WHAT YOU HAVE TO DO
Go through the entries below and write each one out exactly.

RECORDS FOR THE TASK
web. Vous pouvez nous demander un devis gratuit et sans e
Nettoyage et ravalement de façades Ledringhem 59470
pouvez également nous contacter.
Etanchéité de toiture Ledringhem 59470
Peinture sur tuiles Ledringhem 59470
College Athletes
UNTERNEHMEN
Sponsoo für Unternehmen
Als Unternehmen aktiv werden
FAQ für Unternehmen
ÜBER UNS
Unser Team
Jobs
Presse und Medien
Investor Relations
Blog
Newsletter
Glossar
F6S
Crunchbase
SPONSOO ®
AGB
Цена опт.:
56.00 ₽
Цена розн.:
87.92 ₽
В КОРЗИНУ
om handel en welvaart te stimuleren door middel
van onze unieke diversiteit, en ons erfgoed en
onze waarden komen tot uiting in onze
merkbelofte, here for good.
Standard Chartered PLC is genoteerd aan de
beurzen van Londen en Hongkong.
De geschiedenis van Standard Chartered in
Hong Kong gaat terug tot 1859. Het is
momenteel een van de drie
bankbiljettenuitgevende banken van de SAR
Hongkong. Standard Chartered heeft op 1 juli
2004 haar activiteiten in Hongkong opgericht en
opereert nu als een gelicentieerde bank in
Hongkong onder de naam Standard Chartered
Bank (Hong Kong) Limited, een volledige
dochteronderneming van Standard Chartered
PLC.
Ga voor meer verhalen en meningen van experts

ANSWER TO THE PROBLEM
web. Vous pouvez nous demander un devis gratuit et sans e
Nettoyage et ravalement de façades Ledringhem 59470
pouvez également nous contacter.
Etanchéité de toiture Ledringhem 59470
Peinture sur tuiles Ledringhem 59470
College Athletes
UNTERNEHMEN
Sponsoo für Unternehmen
Als Unternehmen aktiv werden
FAQ für Unternehmen
ÜBER UNS
Unser Team
Jobs
Presse und Medien
Investor Relations
Blog
Newsletter
Glossar
F6S
Crunchbase
SPONSOO ®
AGB
Цена опт.:
56.00 ₽
Цена розн.:
87.92 ₽
В КОРЗИНУ
om handel en welvaart te stimuleren door middel
van onze unieke diversiteit, en ons erfgoed en
onze waarden komen tot uiting in onze
merkbelofte, here for good.
Standard Chartered PLC is genoteerd aan de
beurzen van Londen en Hongkong.
De geschiedenis van Standard Chartered in
Hong Kong gaat terug tot 1859. Het is
momenteel een van de drie
bankbiljettenuitgevende banken van de SAR
Hongkong. Standard Chartered heeft op 1 juli
2004 haar activiteiten in Hongkong opgericht en
opereert nu als een gelicentieerde bank in
Hongkong onder de naam Standard Chartered
Bank (Hong Kong) Limited, een volledige
dochteronderneming van Standard Chartered
PLC.
Ga voor meer verhalen en meningen van experts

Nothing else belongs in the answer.